= Diascordium =

Obsolete medication

In pre-modern medicine, diascordium (medical Lat. diascordium, for diascordiōn, from Gr. διὰ σκορδίων, [a preparation] of scordium, σκόρδιον, "a strong-smelling plant mentioned by Dioscorides", possibly Teucrium scordium), or diascord, is a kind of electuary, or opiate, first described by Jerome Frascata, and denominated from the dried leaves of scordium, which is an ingredient therein. The other ingredients are red roses, bole armoniac, storax, cinnamon, cassia lignea (coarse bark of Cinnamomum cassia), dittany, tormentil roots, bistort, gentian, galbanum, amber, terra sigillata, opium, long pepper, ginger, mel rosatum, and malmsey. It was used against malignant fevers, the plague, worms, colic, to promote sleep, and resist putrefaction. In 1746, diascordium was offered in two forms: with or without opium.
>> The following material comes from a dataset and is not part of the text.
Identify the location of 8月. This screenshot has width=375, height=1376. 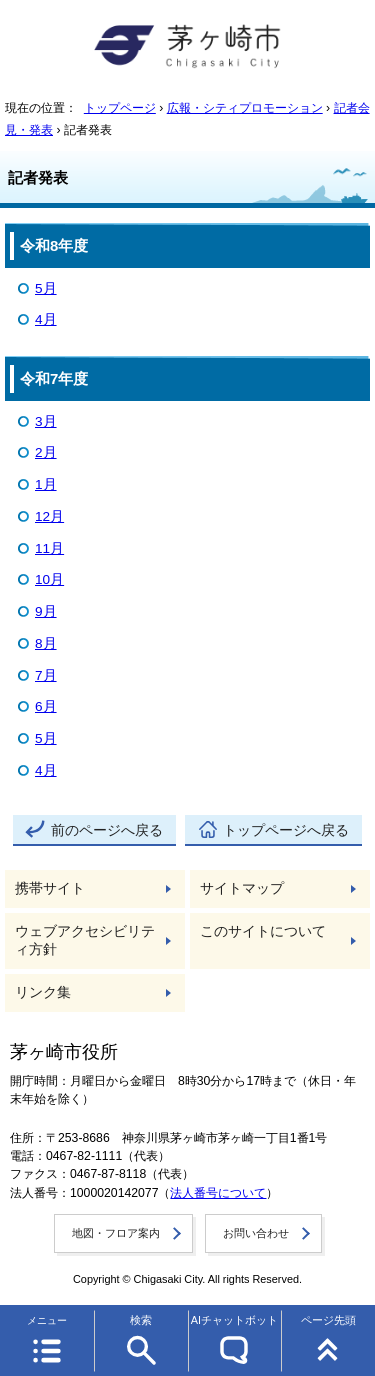
(46, 643).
In 1654, Nicholas Culpeper wrote in his London Dispensatorie about the mixture: "It is a well composed Electuary, a something appropriate to the nature of women, for it Provokes the Terms, hastens their Labor, helps their usual sickness at the time of their Lying-in, I know nothing better."

Over the years, the composition of diascordium was modified, until it gradually changed into what became known as pulvis catechu compositus ("compound powder of catechu").